Posted by TiagoCosta on 09 September 2014 - 08:29 AM

1) Seems as if the author moved away from using spheres aligned with the traced cone (using cubes). I wonder why (better coverage of the cone most likely)

I don't think so. He still uses spheres. He uses the sphere's center (texture coordinates) and radius (mip level) to sample the color/visibility buffers. In the video he is drawing the texels (pink squares) used over the cone (if you pause the video you can actually see the cone behind some of the squares). I'm not sure what the color on the squares mean though... My guess would be that it is the weight based on visibility and trilinear interpolation that he mentions in the article.

2) The cone angle varies!!! Meaning the glossiness term drives the side of the opposite length of the triangle (as opposed to the actual cone angle)?! See as the reflected point gets closer to the character the cone angle widens dramatically. I wonder if I mis-understood the article or if the author is using a different approach in the video...

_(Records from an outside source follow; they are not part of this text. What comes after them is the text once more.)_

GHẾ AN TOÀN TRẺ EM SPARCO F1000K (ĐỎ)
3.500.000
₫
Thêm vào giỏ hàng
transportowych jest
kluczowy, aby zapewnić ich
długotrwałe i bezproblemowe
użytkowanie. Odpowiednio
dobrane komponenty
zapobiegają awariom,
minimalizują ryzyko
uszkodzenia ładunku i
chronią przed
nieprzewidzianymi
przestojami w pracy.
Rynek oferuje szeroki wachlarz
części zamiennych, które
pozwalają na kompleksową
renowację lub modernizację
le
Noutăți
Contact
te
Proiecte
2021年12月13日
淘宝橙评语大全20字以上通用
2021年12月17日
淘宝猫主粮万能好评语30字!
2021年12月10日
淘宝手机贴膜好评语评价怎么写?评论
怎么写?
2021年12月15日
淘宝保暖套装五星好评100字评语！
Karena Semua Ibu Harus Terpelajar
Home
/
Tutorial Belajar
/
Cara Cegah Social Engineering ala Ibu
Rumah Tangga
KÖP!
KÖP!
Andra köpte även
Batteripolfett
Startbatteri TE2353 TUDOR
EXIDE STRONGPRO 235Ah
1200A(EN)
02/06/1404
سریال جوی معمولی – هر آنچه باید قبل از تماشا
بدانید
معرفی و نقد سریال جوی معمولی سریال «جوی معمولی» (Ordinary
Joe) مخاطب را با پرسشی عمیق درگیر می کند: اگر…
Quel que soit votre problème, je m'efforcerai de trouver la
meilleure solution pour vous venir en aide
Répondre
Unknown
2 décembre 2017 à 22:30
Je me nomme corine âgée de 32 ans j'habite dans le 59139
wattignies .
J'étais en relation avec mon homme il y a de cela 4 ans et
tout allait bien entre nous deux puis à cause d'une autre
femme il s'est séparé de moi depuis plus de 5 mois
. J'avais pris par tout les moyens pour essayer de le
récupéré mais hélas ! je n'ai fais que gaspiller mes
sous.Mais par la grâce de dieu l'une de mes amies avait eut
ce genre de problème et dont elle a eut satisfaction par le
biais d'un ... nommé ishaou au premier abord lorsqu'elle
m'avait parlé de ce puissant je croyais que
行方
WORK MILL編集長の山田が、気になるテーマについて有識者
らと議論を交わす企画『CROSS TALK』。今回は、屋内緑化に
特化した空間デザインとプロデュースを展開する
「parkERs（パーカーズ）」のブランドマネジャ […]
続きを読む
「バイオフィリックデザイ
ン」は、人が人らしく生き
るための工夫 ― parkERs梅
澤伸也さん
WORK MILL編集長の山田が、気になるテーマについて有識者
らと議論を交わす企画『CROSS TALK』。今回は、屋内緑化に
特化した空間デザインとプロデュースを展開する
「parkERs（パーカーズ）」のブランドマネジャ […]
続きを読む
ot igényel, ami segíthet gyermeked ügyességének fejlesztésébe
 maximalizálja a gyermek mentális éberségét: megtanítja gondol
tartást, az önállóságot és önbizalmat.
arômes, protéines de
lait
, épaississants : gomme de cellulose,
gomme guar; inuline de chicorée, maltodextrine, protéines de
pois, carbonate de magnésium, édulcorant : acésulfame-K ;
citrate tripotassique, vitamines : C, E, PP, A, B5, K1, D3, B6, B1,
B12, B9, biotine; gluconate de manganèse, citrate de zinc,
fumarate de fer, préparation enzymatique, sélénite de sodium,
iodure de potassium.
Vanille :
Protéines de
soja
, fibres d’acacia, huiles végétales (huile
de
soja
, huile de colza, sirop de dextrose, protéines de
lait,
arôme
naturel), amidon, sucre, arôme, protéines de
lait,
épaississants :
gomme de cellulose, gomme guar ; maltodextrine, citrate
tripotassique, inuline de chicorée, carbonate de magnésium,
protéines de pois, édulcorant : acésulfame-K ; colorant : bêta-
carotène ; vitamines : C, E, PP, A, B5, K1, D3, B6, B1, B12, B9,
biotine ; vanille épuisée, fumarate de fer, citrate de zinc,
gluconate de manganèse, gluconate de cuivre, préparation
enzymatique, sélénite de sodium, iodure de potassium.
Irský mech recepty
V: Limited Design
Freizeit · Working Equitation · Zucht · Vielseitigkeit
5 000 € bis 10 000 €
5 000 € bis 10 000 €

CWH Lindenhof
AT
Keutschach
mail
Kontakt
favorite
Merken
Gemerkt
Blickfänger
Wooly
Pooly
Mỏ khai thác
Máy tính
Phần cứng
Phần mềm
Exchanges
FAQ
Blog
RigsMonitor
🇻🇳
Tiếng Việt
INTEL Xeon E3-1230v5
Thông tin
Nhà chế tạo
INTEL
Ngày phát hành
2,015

I don't know about that either. I think that the angle should stay the same (assuming that the glossiness of the ground is constant) as the reflection gets closer to the object and the cone should get smaller.

#5178975 Help with GPU Pro 5 Hi-Z Screen Space Reflections

Posted by TiagoCosta on 08 September 2014 - 06:06 PM

Here's an example of the case that needs to be solved. (note: you can see the color values that will be fetched by each sphere, the bigger the sphere, the blurrier the fetch). This is the case where a reflection approaches an edge. On the top image the ray hits the sphere, and on the bottom image, the ray hits the background and all of the contribution comes from the edge sphere (so the reflection result is the blurred sky). The question is how should the weight of each of those spheres be set so that there is a smooth transition between the left and the right reflection?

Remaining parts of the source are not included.